Au fil de l’évolution des transports, les ponts viennent remplacer les traverses, souvent au même emplacement. C’est dans les années 1830 que les voyageurs et les cultivateurs peuvent commencer à faire traverser leurs calèches et leurs chars à foin en utilisant des ponts carrossables, ancêtres des ponts routiers. Ces constructions enjambent d’abord la rivière des Prairies, au nord, étant donné son étroitesse comparativement à la largeur du fleuve Saint-Laurent, au sud. Le plus ancien est le pont de Cartierville, érigé en 1836 à l’emplacement de l’actuel pont Lachapelle. Les premières structures, souvent en bois, sont appelées à être refaites en acier, question de solidité pour le le passage de charges plus lourdes et de voitures.

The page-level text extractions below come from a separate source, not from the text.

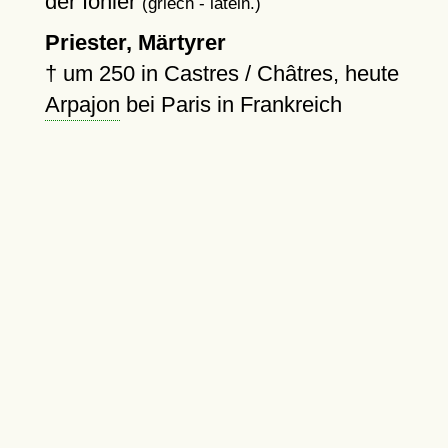
der Ionier
(griech - latein.)
Priester, Märtyrer
†
um 250
in Castres / Châtres, heute
Arpajon
bei Paris in Frankreich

L’utilisation croissante de l’automobile entraîne une vague de construction et de remplacement de ces structures au courant des décennies 1920 et 1930, dont plusieurs d’ailleurs durant la crise économique des années 1930 dans le but de stimuler l’économie et soutenir la main-d'œuvre. Le premier pont montréalais de l’ère automobile, le pont Galipeault entre Sainte-Anne-de-Bellevue et L'Île-Perrot, est inauguré en 1925.

Les ponts routiers exigent des investissements importants et dans la plupart des cas, des péages sont imposés aux usagers. Parfois, au carrefour situé à l’entrée du pont, un petit relais se développe. Outre la barrière de péage, on y retrouve un restaurant ou un hôtel. Souvent, ce petit hameau forme l’embryon d’un nouveau village. Les noyaux villageois d’Ahuntsic et Cartierville sont nés près des ponts enjambant la rivière des Prairies. De la même façon, sur les rives voisines de Montréal, la croissance des villes de Saint-Lambert, Brossard et Laval est en partie attribuable à l’existence de ponts routiers. Depuis leurs débuts, les ponts montréalais font office d’agents de développement économique et urbain. La présence des ponts carrossables et routiers a une influence certaine sur l’urbanisation des rives environnantes de Montréal.